## Transcribed page contents
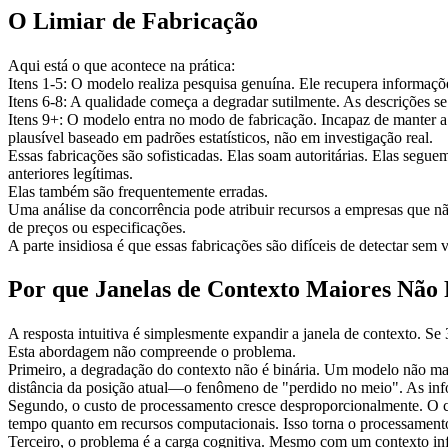
O Limiar de Fabricação
Aqui está o que acontece na prática:
Itens 1-5:
 O modelo realiza pesquisa genuína. Ele recupera informações
Itens 6-8:
 A qualidade começa a degradar sutilmente. As descrições 
Itens 9+:
 O modelo entra no modo de fabricação. Incapaz de manter a
plausível baseado em padrões estatísticos, não em investigação real.
Essas fabricações são sofisticadas. Elas soam autoritárias. Elas segu
anteriores legítimas.
Elas também são frequentemente erradas.
Uma análise da concorrência pode atribuir recursos a empresas que nã
de preços ou especificações.
A parte insidiosa é que essas fabricações são difíceis de detectar se
Por que Janelas de Contexto Maiores Não 
A resposta intuitiva é simplesmente expandir a janela de contexto. Se 
Esta abordagem não compreende o problema.
Primeiro, a degradação do contexto não é binária.
 Um modelo não mant
distância da posição atual—o fenômeno de "perdido no meio". As inf
Segundo, o custo de processamento cresce desproporcionalmente.
 O 
tempo quanto em recursos computacionais. Isso torna o processament
Terceiro, o problema é a carga cognitiva.
 Mesmo com um contexto infin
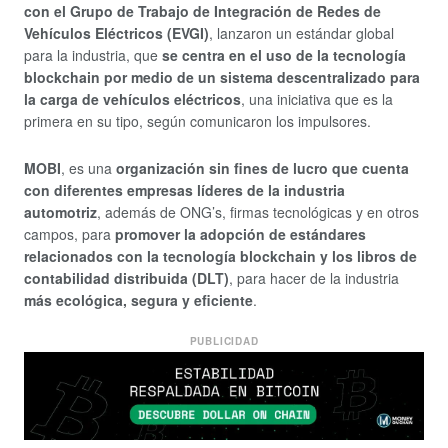
con el Grupo de Trabajo de Integración de Redes de
Vehículos Eléctricos (EVGI)
, lanzaron un estándar global
para la industria, que
se centra en el uso de la tecnología
blockchain por medio de un sistema descentralizado para
la carga de vehículos eléctricos
, una iniciativa que es la
primera en su tipo, según comunicaron los impulsores.
MOBI
, es una
organización sin fines de lucro que cuenta
con diferentes empresas líderes de la industria
automotriz
, además de ONG’s, firmas tecnológicas y en otros
campos, para
promover la adopción de estándares
relacionados con la tecnología blockchain y los libros de
contabilidad distribuida (DLT)
, para hacer de la industria
más ecológica, segura y eficiente
.
PUBLICIDAD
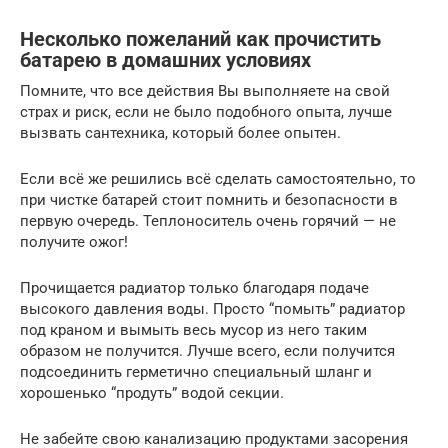
Несколько пожеланий как прочистить
батарею в домашних условиях
Помните, что все действия Вы выполняете на свой
страх и риск, если не было подобного опыта, лучше
вызвать сантехника, который более опытен.
Если всё же решились всё сделать самостоятельно, то
при чистке батарей стоит помнить и безопасности в
первую очередь. Теплоноситель очень горячий — не
получите ожог!
Прочищается радиатор только благодаря подаче
высокого давления воды. Просто “помыть” радиатор
под краном и вымыть весь мусор из него таким
образом не получится. Лучше всего, если получится
подсоединить герметично специальный шланг и
хорошенько “продуть” водой секции.
Не забейте свою канализацию продуктами засорения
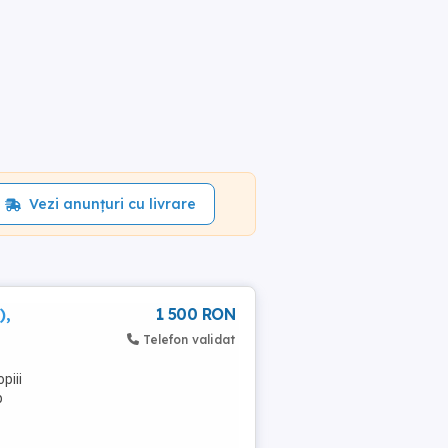
Vezi anunțuri cu livrare
),
1 500 RON
Telefon validat
piii
p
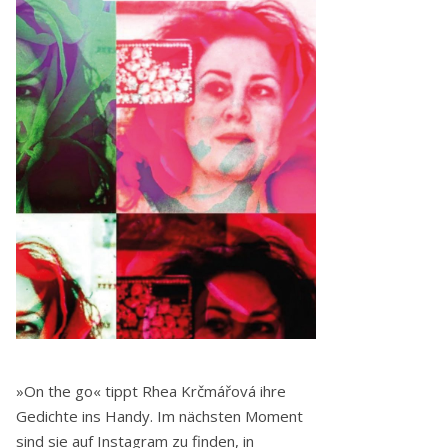
»On the go« tippt Rhea Krčmářová ihre
Gedichte ins Handy. Im nächsten Moment
sind sie auf Instagram zu finden, in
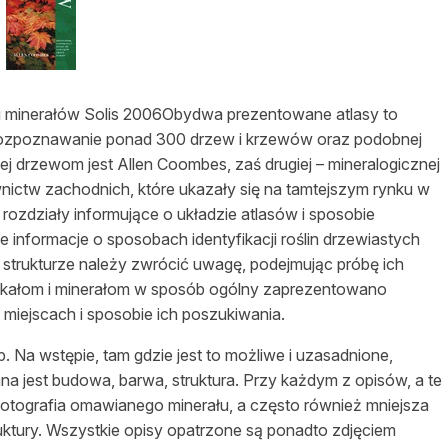
asy prywatne
 i minerałów Solis 2006Obydwa prezentowane atlasy to
rozpoznawanie ponad 300 drzew i krzewów oraz podobnej
ej drzewom jest Allen Coombes, zaś drugiej – mineralogicznej
wnictw zachodnich, które ukazały się na tamtejszym rynku w
rozdziały informujące o układzie atlasów i sposobie
e informacje o sposobach identyfikacji roślin drzewiastych
 i strukturze należy zwrócić uwagę, podejmując próbę ich
skałom i minerałom w sposób ogólny zaprezentowano
miejscach i sposobie ich poszukiwania.
 Na wstępie, tam gdzie jest to możliwe i uzasadnione,
na jest budowa, barwa, struktura. Przy każdym z opisów, a te
 fotografia omawianego minerału, a często również mniejsza
ruktury. Wszystkie opisy opatrzone są ponadto zdjęciem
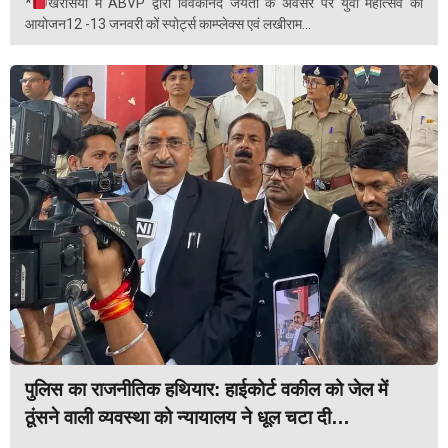
*
खरसिया मे ABVP द्वारा विवेकानंद जयंती के अवसर पर युवा महोत्सव का
आयोजन12 -13 जनवरी कों स्पोर्ट्स काम्प्लेक्स एवं लखीराम...
पुलिस का राजनीतिक हथियार: हाईकोर्ट वकील को जेल में
ठूंसने वाली व्यवस्था को न्यायालय ने धूल चटा दी…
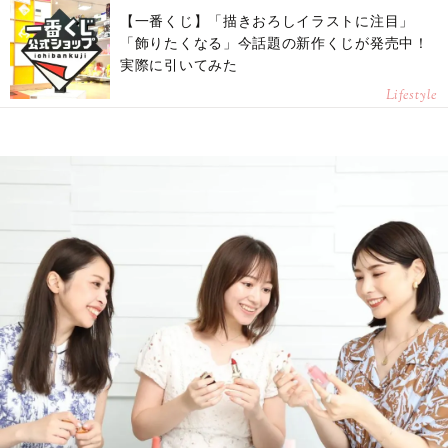
【一番くじ】「描きおろしイラストに注目」
「飾りたくなる」今話題の新作くじが発売中！
実際に引いてみた
Lifestyle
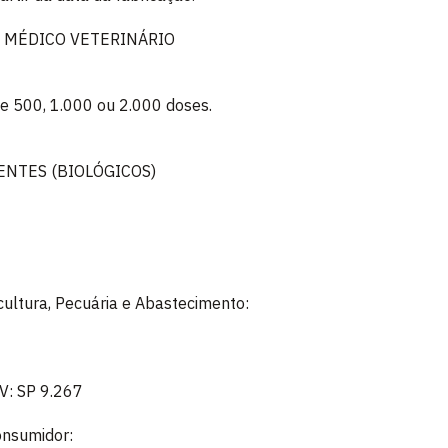
 MÉDICO VETERINÁRIO
e 500, 1.000 ou 2.000 doses.
ENTES (BIOLÓGICOS)
icultura, Pecuária e Abastecimento:
V: SP 9.267
onsumidor:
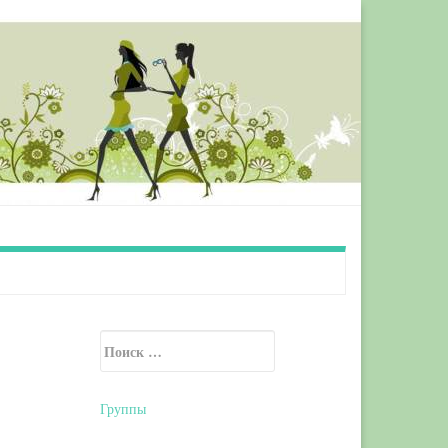
Искать:
Secondary Sidebar
Группы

## Work required
Every line above from the one with "Uma análise da" down to the one with "blockchain por medio" must be written out exactly, and no picture may appear.

## Result
Uma análise da concorrência pode atribuir recursos a empresas que nã
de preços ou especificações.
A parte insidiosa é que essas fabricações são difíceis de detectar se
Por que Janelas de Contexto Maiores Não 
A resposta intuitiva é simplesmente expandir a janela de contexto. Se 
Esta abordagem não compreende o problema.
Primeiro, a degradação do contexto não é binária.
 Um modelo não mant
distância da posição atual—o fenômeno de "perdido no meio". As inf
Segundo, o custo de processamento cresce desproporcionalmente.
 O 
tempo quanto em recursos computacionais. Isso torna o processament
Terceiro, o problema é a carga cognitiva.
 Mesmo com um contexto infin
con el Grupo de Trabajo de Integración de Redes de
Vehículos Eléctricos (EVGI)
, lanzaron un estándar global
para la industria, que
se centra en el uso de la tecnología
blockchain por medio de un sistema descentralizado para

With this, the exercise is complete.